初世の下半身を見てムラムラしたのか、そのままビキニに顔を密着させ、両手でお尻を触り始めた。
「何するのよ、変態!」
そう言って彼女は男の下腹部を蹴る。
その時、シューズが男のオチンチンに触れたのか
「ああっ、ダメ、出ちゃう!」
2分もしないうちに、1人目の練習生はあえなく射精してリングを降りた。
時を同じくして、観客の1人が射精してしまい、彼も体育館から去っていく。
合計10人が残った状態で二人目の練習生がボディスラムで彼女を投げ、そのまま覆いかぶさった。
「オッパイの感触が素晴らしいです…」
そう言いながら、極限まで勃起したオチンチンの尖端を彼女の前に晒した。
「スケベ汁垂らしちゃって…悪い子ね」
初世は男の亀頭を手で刺激してから、ビキニで覆われている秘部を男の尖端へと近づける。
「あっ、ああっ、もう、我慢…しきれない」
二人目の練習生もあえなくイッてしまった。
三人目の練習生に初世がジャンピングニーパッドを見舞い、コブラツイストを掛けている所でリングサイドのギャラリーのうち二人が射精。
残るは練習生2人と5人の観客。
そうこうしているうち、練習生と初世がリング内でもつれて場外に。
どさくさに紛れて上から初世の唇にキスをしようとすると
(バチーーーン!)
女子バレー仕込みの強烈なビンタが飛び、練習生は場外でダウン。
そのまま初世が上にのって攻撃を加えようとすると、練習生はあえなく射精。
しかしこの時、同じサイドにいた童貞の観客2人が初世の身体を触り始める。
観客2人は愛する初世の身体の感触で激しく興奮したが、彼女も必死の反撃をしたことで身体を離すことには成功。

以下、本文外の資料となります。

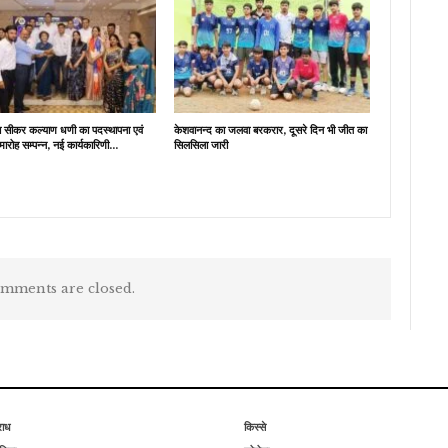
ब सीकर कल्याण धणी का पदस्थापना एवं
केशवानन्द का जलवा बरकरार, दूसरे दिन भी जीत का
मारोह सम्पन्न, नई कार्यकारिणी…
सिलसिला जारी
mments are closed.
राध
किस्से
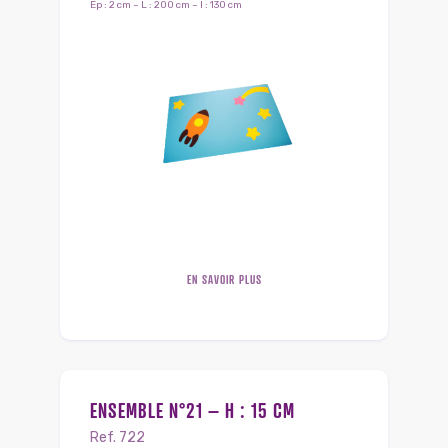
Ep : 2 cm – L : 200 cm – l : 130 cm
EN SAVOIR PLUS
ENSEMBLE N°21 – H : 15 CM
Ref. 722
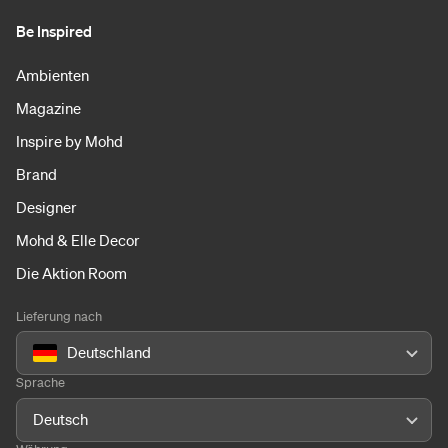
Be Inspired
Ambienten
Magazine
Inspire by Mohd
Brand
Designer
Mohd & Elle Decor
Die Aktion Room
Lieferung nach
Deutschland
Sprache
Deutsch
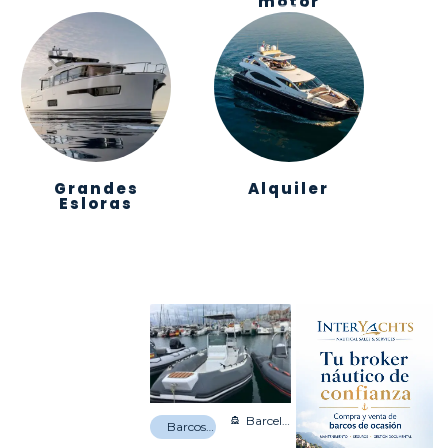
motor
Grandes
Alquiler
Esloras
Barcelona
Barcos de recreo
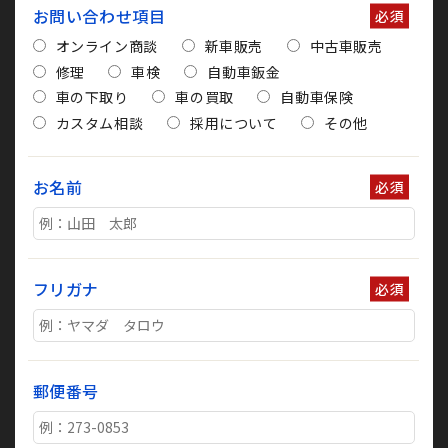
お問い合わせ項目
必須
オンライン商談
新車販売
中古車販売
修理
車検
自動車鈑金
車の下取り
車の買取
自動車保険
カスタム相談
採用について
その他
お名前
必須
フリガナ
必須
郵便番号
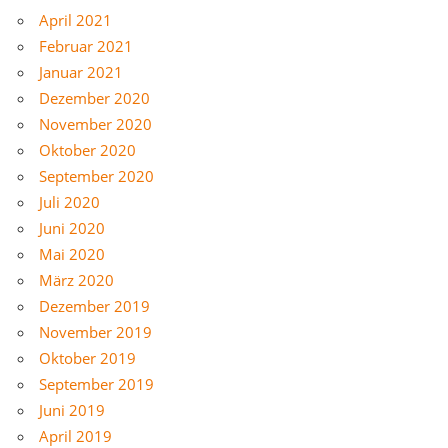
April 2021
Februar 2021
Januar 2021
Dezember 2020
November 2020
Oktober 2020
September 2020
Juli 2020
Juni 2020
Mai 2020
März 2020
Dezember 2019
November 2019
Oktober 2019
September 2019
Juni 2019
April 2019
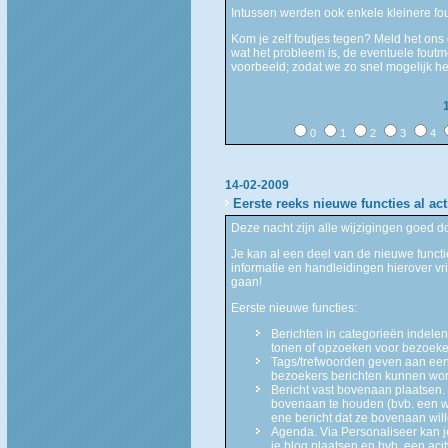
Intussen werden ook enkele kleinere fo
Kom je zelf foutjes tegen? Meld het ons
wat het probleem is, de eventuele foutm
voorbeeld; zodat we zo snel mogelijk h
0
1
2
3
4
14-02-2009
Eerste reeks nieuwe functies al act
Deze nacht zijn alle wijzigingen goed
Je kan al een deel van de nieuwe func
informatie en handleidingen hierover vri
gaan!
Eerste nieuwe functies:
Berichten in categorieën indelen
tonen of opzoeken voor bezoeke
Tags/trefwoorden geven aan een 
bezoekers berichten kunnen wo
Bericht vast bovenaan plaatsen. H
bovenaan te houden (bvb. een we
ene bericht dat ze bovenaan wil
Agenda. Via Personaliseer kan j
je blog plaatsen en bvb. een acit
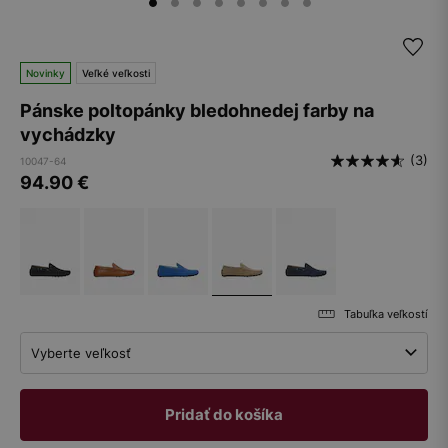
Novinky
Veľké veľkosti
Pánske poltopánky bledohnedej farby na
vychádzky
(3)
10047-64
94.90
€
Tabuľka veľkostí
Vyberte veľkosť
Pridať do košíka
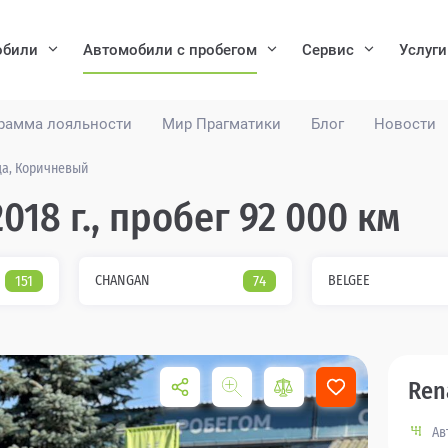
обили
Автомобили с пробегом
Сервис
Услуги
рамма лояльности
Мир Прагматики
Блог
Новости
ода, Коричневый
018 г., пробег 92 000 км
151
CHANGAN
74
BELGEE
Ren
Ав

一方の観客2人は射精してしまい、体育館から出て行った。
1人の練習生と俺を含め3人の観客のみが残った状況。
ここで突然アナウンスがあった。
この後、初世が練習生に技をかけ続け、練習生は一切の攻撃・反撃はしない。
いわゆるSMプレイでいうところの格闘技プレイで、やられ役のM男は一切反撃はしないのと同じことだ。
その様子を見ながら3カウントかギブアップ、KOされるあるいは練習生が射精するまでの間、射精を我慢できれば初世と対戦できるということになった。
最愛の彼女と対戦するのも悪くないと思っていたが、果たして持つだろうか?
初世は再開した試合でエロい技を繰り出していく。
ヒップアタックから脚で首四の字を掛けると、相手だけでなく観客も極限までオチンチンをモッコリさせる。
汗で蒸れたハイソックスの匂いを嗅いで、ブーメランパンツを脈打たせている男。
その一方で、観客の一人は我慢できずに射精してしまった。
やはり初世のエロティックなビキニ姿と官能的な技は、童貞には刺激が強すぎると言ったところか。
「初世さん、もう、我慢…しきれないです」
男はハアハア言いながら、股間に顔を密着させる。
反撃は出来ないルールだったが、そのまま手でオチンチンをしごき、あえなくイッてしまった。
それと同時に、もう一人の観客も我慢しきれずに射精してしまい、残ったのは俺だけとなった。
しかし、俺もまた射精寸前までオチンチンがビンビンになっていたのである。
幸いなことに、いったん休憩が入って互いにシャワーを浴びる時間が出来た。
1時間後に身体を綺麗にしてからリングに戻り、俺は初世とシングルマッチを行うこととなったのである。
シャワーを浴びながら、おれはペニスを念入りに洗っていく。
もしかしたら試合中に、彼女に童貞を捧げることが出来るかもしれないと思ったからだ。
一通り体を洗い、用意されたブーメランパンツをはこうとした時、先ほどの体育館のある方角から数多くの人が入っていく混雑した音や怒号が聞こえ始める。
(いったい何事なんだ…)
今度は数台のパトカーがやってくるサイレンの音が聴こえた。
ただならぬ空気を感じ取った俺は、覆面はつけずに会場に来た時と同じカジュアルな服装に着替える。
着替え終えたタイミングで、ドアを叩く音がし始め
「誰かいるんですか?警察の者ですが」
と声が耳に入ってきた。
「はい」
と返事をし、俺はドアを開ける。
署まで来てほしいということで、頷いてから警察官に付き添われ、パトカーに乗せられてから最寄りの警察署へと移送された。
取り調べを受けるうち、今回のトライアウトは実は詐欺で、隠し撮りをした映像や画像を販売し、不当に利益を得たりレスラーをだましたりする計画だったことがわかってきたのだ。
しかも黒幕は素行不良で解雇された元プロレスラーやスタッフ、振り込め詐欺にも関わったことがある連中だったようだ。
つまり、初世もギャラを貰ったり試合が出来たりという言葉に騙されていたことになる。
俺は正直にありのままを話したことで、夜までに解放された。
警察署を出てすぐ
「あなた、もしかして…」
声がする方を振り向くと…離れてからもずっと想い続けていた潮口初世が立っているではないか!
再び俺と初世の運命の歯車が動き始めた。